Deterministic and probabilistic tools from nonlinear dynamics are used to assess enduring near-surface Lagrangian aspects of the Malvinas Current. The deterministic tools are applied on a multi-year record of velocities derived from satellite altimetry data, revealing a resilient cross-stream transport barrier. This is composed of shearless-parabolic Lagrangian coherent structures (LCS), which, extracted over sliding time windows along the multi-year altimetry-derived velocity record, lie in near coincidental position. The probabilistic tools are applied on a large collection of historical satellite-tracked drifter trajectories, revealing weakly communicating flow regions on either side of the altimetry-derived barrier. Shearless-parabolic LCS are detected for the first time from altimetry data, and their significance is supported on satellite-derived ocean color data, which reveal shapes that quite closely resemble the peculiar V shapes, dubbed “chevrons,' that have recently confirmed the presence of similar LCS in the atmosphere of Jupiter. Finally, using in-situ velocity and hydrographic data, conditions for nonlinear symmetric stability are found be satisfied, suggesting a duality between Lagrangian and Eulerian stability for the Malvinas Current.

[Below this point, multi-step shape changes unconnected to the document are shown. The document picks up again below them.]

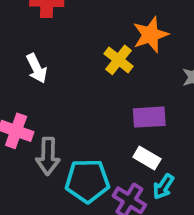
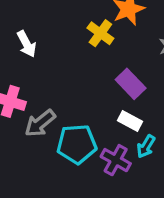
purple rectangle: (149, 117) -> (131, 84), turned 52
gray arrow: (48, 156) -> (40, 123), turned 52

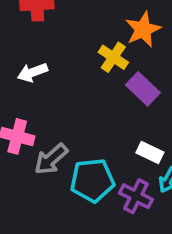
white arrow: (27, 44) -> (32, 72), turned 100
purple rectangle: (131, 84) -> (143, 89), moved

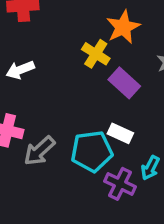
white rectangle: (150, 152) -> (120, 133), moved
cyan pentagon: (92, 180) -> (92, 151), moved

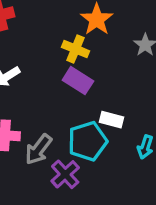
purple rectangle: (124, 83) -> (78, 81), moved
purple cross: (120, 184) -> (65, 174), moved, turned 32

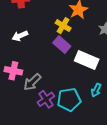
white rectangle: (112, 120) -> (87, 60), moved, size x1.6
cyan pentagon: (88, 141) -> (69, 100), moved

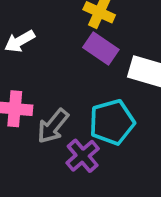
cyan pentagon: (69, 100) -> (112, 122), moved

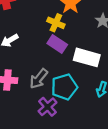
gray arrow: (53, 126) -> (39, 79), moved

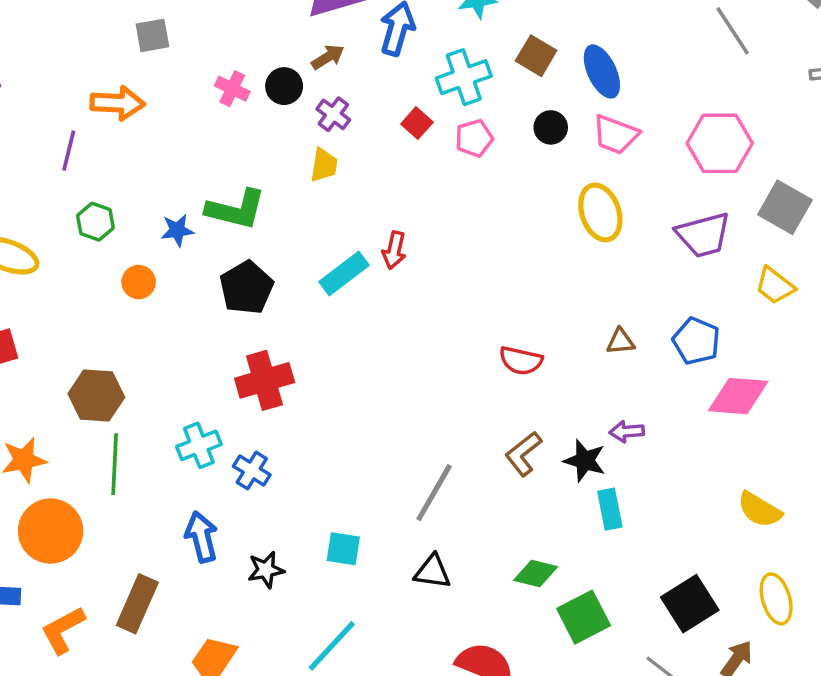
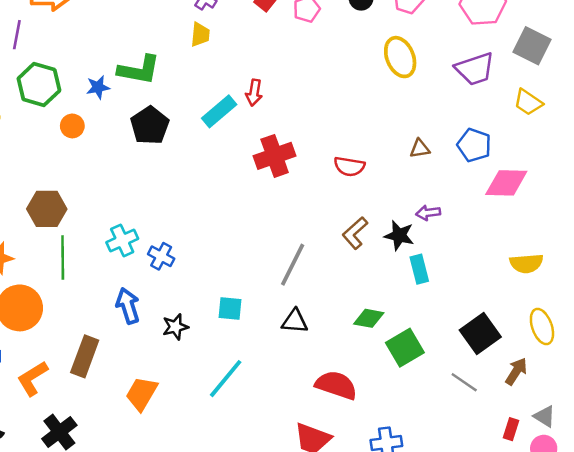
green hexagon: (95, 222) -> (39, 85), size x1.6
red cross: (265, 380) -> (275, 156), moved
yellow semicircle: (759, 510) -> (526, 263), turned -32

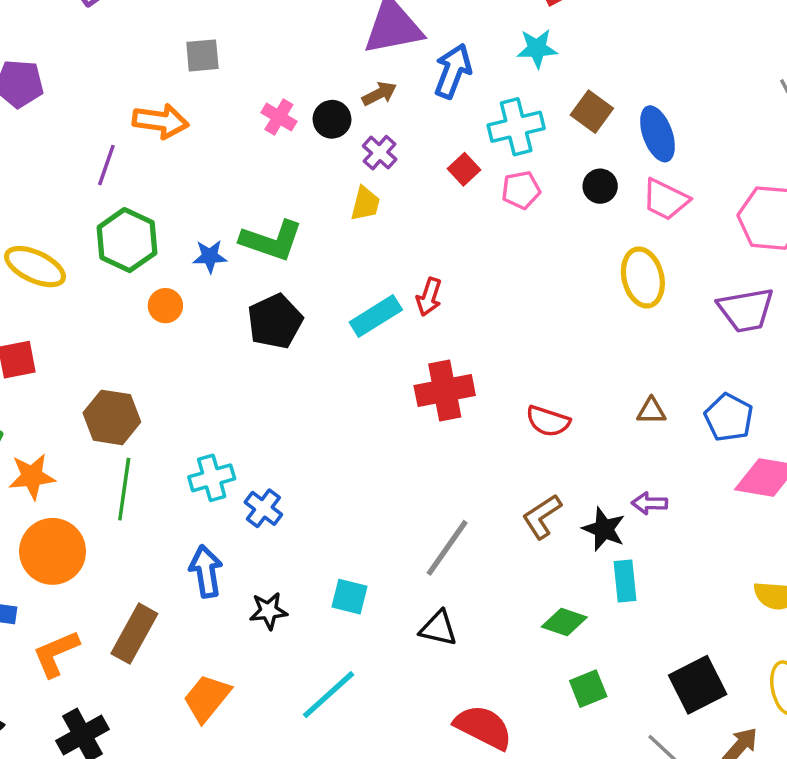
green diamond: (369, 318) -> (564, 622), moved
green square: (405, 348) -> (588, 689), size x0.7

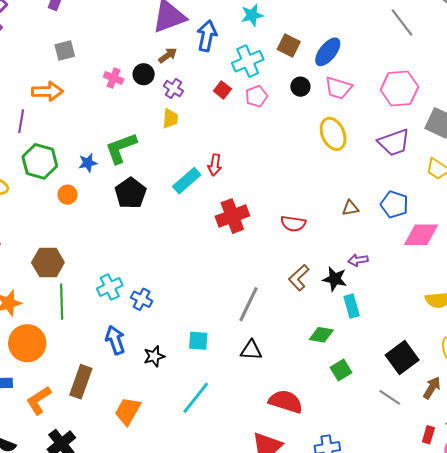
blue ellipse: (657, 134) -> (328, 52), turned 68
green L-shape: (271, 241) -> (121, 148), turned 150

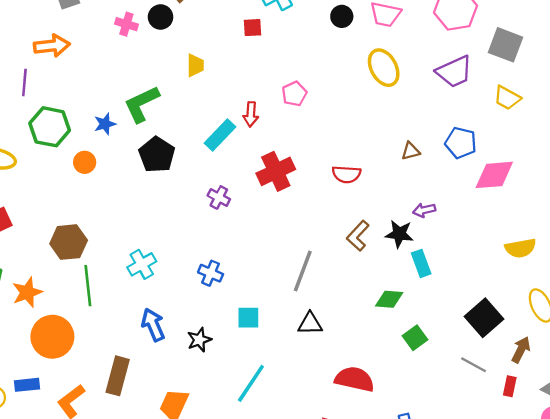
purple cross: (173, 89) -> (219, 197), moved
red square: (222, 90) -> (253, 28), turned -36
pink pentagon: (256, 96) -> (294, 94), moved
blue cross: (142, 299) -> (211, 273), moved
red rectangle: (428, 435) -> (510, 386), moved

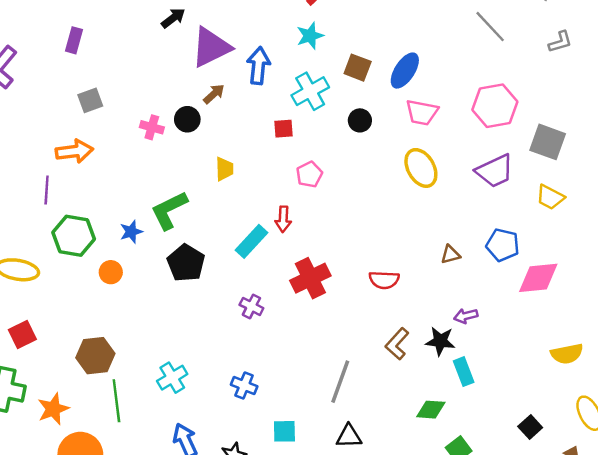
black circle: (342, 16) -> (360, 120), moved
pink pentagon: (294, 94) -> (309, 174), moved
black square: (484, 318) -> (530, 427), size x0.6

Thursday, 06.02.2020: Presentation

Rupert Klein, CRC 1114 speaker
Preliminary results of the project visits (Rundreise) and discussion of the CRC 1114 joint publication


Thursday, 13.02.2020: Lecture

Maximilian Engel, TU München
Local phenomena in random dynamical systems: bifurcations, quasi-stationary dynamics and isochronicity

Random dynamical systems theory focuses on dynamical properties of stochastic systems, comparing trajectories with different initial conditions but driven by the same noise. A central question is the asymptotic behaviour of typical trajetories, which is often characterized by a Lyapunov spectrum and its bifurcation behavior. One part of the talk will focus on a new description of stochastic bifurcations, introducing the notion of conditioned Lyapunov exponents for trajectories that stay within a bounded domain for asymptotically long times. We show that conditioned Lyapunov exponents uncover local bifurcations that are typically destroyed in the presence of unbounded noise. A crucial ingredient for determining conditioned Lyapunov exponents is the spectral analysis of hypoelliptic Kolmogorov operators, whose properties can be exploited in computer-assisted proofs. The second part discusses a new approach for describing isochrons, which are cross-sections of limit cycles with fixed return times, in the context of (small) stochastic oscillations. We introduce stochastic isochrons as random stable manifolds for random periodic solutions with noise-dependent period and discuss how this interpretation may be linked to recent physics approaches via an appropriate (S)PDE analysis.

The talk is based on joint work with Thai Son Doan (Vietnam Academy of Science and Technology), Christian Kuehn (TU Munich), Jeroen Lamb and Martin Rasmussen (Imperial College London).